* WORK TO COMPLETE
After reading the entries below, report how many lines have the string "Accepteren" in them, giving the number alone.
--- SOURCE INFORMATION Enclosed Below ---
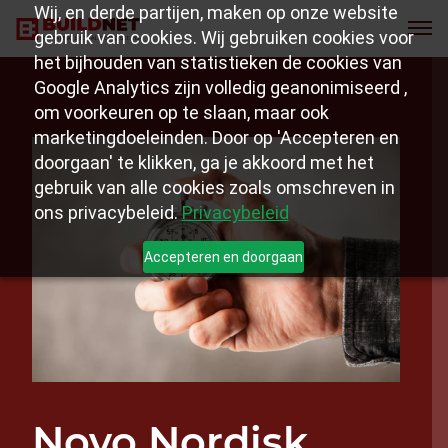
Wij, en derde partijen, maken op onze website
gebruik van cookies. Wij gebruiken cookies voor
het bijhouden van statistieken de cookies van
Google Analytics zijn volledig geanonimiseerd ,
om voorkeuren op te slaan, maar ook
marketingdoeleinden. Door op 'Accepteren en
doorgaan' te klikken, ga je akkoord met het
gebruik van alle cookies zoals omschreven in
ons privacybeleid.
Privacybeleid
Accepteren en doorgaan
Novo Nordisk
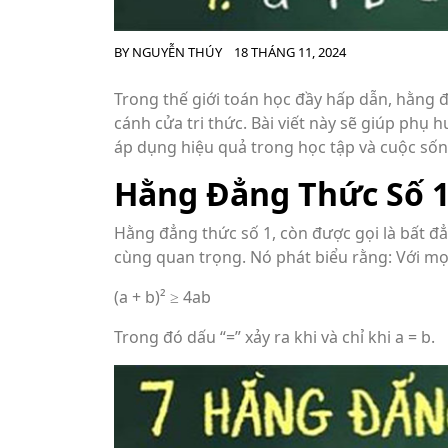
BY
NGUYỄN THÚY
18 THÁNG 11, 2024
Trong thế giới toán học đầy hấp dẫn, hằng 
cánh cửa tri thức. Bài viết này sẽ giúp phụ 
áp dụng hiệu quả trong học tập và cuộc sốn
Hằng Đẳng Thức Số 1
Hằng đẳng thức số 1, còn được gọi là bất đ
cùng quan trọng. Nó phát biểu rằng: Với mọi
(a + b)² ≥ 4ab
Trong đó dấu “=” xảy ra khi và chỉ khi a = b.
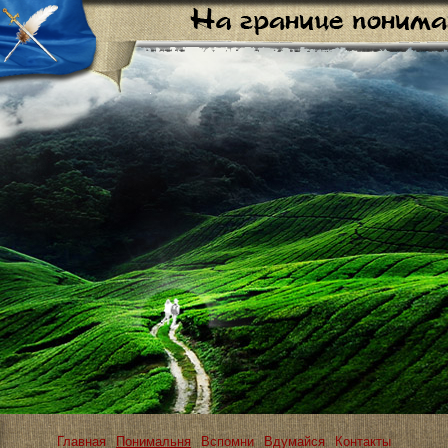
Главная
Понимальня
Вспомни
Вдумайся
Контакты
--- End of Enclosed SOURCE INFORMATION ---
* ANSWER BELOW
2